March 3, 2011
Stanford professor wins million-dollar prize from Dan David Foundation
Stanford biologist Marcus Feldman has won a $1 million prize from the Dan David Foundation for his work on evolution. Prizes are awarded annually for achievements having an outstanding scientific, technological, cultural or social impact on our world.
By Sandeep Ravindran
Marcus Feldman was awarded the prize for his research into plant and animal evolution.
When Stanford Professor Marcus Feldman received a phone call two weeks ago, the caller immediately said, "I hope you're sitting down." There was good reason for such a warning: Feldman had just won $1 million.
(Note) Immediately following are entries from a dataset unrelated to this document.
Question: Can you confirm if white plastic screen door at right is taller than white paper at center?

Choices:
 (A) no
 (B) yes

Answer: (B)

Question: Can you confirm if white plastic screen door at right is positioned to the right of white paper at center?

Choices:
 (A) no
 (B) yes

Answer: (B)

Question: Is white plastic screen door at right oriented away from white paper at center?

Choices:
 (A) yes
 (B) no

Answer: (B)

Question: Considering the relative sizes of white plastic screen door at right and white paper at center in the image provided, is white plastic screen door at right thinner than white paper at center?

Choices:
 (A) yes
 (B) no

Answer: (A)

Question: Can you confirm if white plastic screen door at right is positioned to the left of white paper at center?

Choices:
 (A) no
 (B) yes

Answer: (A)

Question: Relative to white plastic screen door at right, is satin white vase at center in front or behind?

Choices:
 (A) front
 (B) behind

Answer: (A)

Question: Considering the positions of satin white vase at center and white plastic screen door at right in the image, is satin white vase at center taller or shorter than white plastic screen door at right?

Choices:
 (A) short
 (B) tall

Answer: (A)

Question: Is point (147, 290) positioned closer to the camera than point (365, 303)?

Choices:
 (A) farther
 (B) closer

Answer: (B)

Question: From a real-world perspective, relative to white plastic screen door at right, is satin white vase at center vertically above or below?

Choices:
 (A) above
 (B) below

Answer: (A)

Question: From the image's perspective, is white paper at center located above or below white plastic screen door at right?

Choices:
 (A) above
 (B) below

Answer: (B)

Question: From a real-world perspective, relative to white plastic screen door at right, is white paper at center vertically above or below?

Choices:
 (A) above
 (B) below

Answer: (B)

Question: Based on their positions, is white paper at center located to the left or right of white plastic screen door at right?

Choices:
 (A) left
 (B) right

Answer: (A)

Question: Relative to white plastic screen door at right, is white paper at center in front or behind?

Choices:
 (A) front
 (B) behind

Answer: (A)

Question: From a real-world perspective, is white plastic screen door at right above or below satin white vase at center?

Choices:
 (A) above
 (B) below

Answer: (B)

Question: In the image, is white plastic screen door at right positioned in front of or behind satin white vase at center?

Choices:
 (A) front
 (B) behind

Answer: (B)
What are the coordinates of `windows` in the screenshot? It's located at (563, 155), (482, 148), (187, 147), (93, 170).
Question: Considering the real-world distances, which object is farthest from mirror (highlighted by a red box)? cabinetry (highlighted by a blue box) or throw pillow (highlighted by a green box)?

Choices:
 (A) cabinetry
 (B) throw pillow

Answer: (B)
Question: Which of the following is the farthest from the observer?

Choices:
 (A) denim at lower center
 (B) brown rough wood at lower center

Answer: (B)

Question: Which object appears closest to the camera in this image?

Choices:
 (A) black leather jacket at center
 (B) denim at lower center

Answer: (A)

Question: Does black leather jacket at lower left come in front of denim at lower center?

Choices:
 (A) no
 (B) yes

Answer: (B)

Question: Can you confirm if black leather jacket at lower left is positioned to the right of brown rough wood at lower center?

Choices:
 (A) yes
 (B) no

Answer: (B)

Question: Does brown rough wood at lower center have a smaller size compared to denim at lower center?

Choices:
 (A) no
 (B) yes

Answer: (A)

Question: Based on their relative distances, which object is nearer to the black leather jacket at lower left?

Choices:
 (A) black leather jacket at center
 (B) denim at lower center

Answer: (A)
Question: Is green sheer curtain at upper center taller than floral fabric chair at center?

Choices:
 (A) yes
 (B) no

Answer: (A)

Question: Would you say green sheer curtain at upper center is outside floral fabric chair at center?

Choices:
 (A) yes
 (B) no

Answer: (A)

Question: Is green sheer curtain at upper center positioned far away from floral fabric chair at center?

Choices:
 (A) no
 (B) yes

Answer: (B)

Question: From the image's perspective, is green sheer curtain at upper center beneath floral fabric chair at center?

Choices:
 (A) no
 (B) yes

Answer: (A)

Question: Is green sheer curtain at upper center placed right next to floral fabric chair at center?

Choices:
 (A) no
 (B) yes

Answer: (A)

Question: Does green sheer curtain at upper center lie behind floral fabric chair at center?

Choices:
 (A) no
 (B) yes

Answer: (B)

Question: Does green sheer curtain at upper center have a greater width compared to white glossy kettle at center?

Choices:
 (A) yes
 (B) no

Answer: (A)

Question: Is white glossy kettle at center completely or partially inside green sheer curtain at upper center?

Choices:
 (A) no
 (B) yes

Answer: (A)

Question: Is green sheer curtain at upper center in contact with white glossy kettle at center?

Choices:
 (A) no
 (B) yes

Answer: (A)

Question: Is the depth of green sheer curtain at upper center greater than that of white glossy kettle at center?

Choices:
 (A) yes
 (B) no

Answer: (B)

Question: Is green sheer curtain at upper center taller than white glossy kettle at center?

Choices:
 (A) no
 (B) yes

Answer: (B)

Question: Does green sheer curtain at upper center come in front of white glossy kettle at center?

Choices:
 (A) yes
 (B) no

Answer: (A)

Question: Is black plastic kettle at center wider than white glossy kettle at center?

Feldman, a biologist and expert on evolution, received one of three 2011 Dan David Prizes for his work. He will receive the award in May at Tel Aviv University.
"It really was an incredible surprise," said Feldman, the Burnet C. and Mildred Finley Wohlford Professor in the School of Humanities and Sciences. "I was kind of staggered. I never expected such a thing," he said.
He was surprised to even be nominated, after seeing the list of past winners, who include former British Prime Minister Tony Blair and former U.S. Vice President Al Gore.
Feldman was awarded the prize for his research into human and animal evolution as well as mathematical theory applied to evolution of behavior. "His work has led to highly focused insights of cultural significance such as the out-of-Africa model of human evolution, as well as cultural preferences in different civilizations," the Dan David Foundation said.
The prize, created in 2002, is endowed by the foundation, headquartered at Tel Aviv University. Three prizes of $1 million each are awarded every year "for achievements having an outstanding scientific, technological, cultural or social impact on our world."
The awards are given in three categories – past, present and future – that represent realms of human achievement. Feldman won for expanding human knowledge of the past. "One of the important things about the prize was its recognition of the study of evolution and its ramifications as an important scientific endeavor," he said.
Feldman is particularly well known for his work on cultural evolution, and how genes and culture interact. A single cultural change, such as the development of agriculture, can have massive effects on the human genome, he said.
Feldman hasn't had time to think about what he will do with the prize money. "I have no idea. I've been so busy with work," he said. But all winners of the Dan David Prize donate 10 percent of their prize money to graduate students and postdoctoral researchers in their respective fields.
The other prizewinners for 2011 are University of California-San Francisco Professor Cynthia Kenyon and Harvard Medical School Professor Gary Ruvkun, who won the prize in the future category for their work on aging; and filmmakers Joel and Ethan Coen, who won the prize for the present for their work in cinema and society.
"It is really flattering to win the prize with such great scientists as Kenyon and Ruvkun and well-known people like the Coen brothers," Feldman said. "I really like their films."
Sandeep Ravindran is a science-writing intern at the Stanford News Service.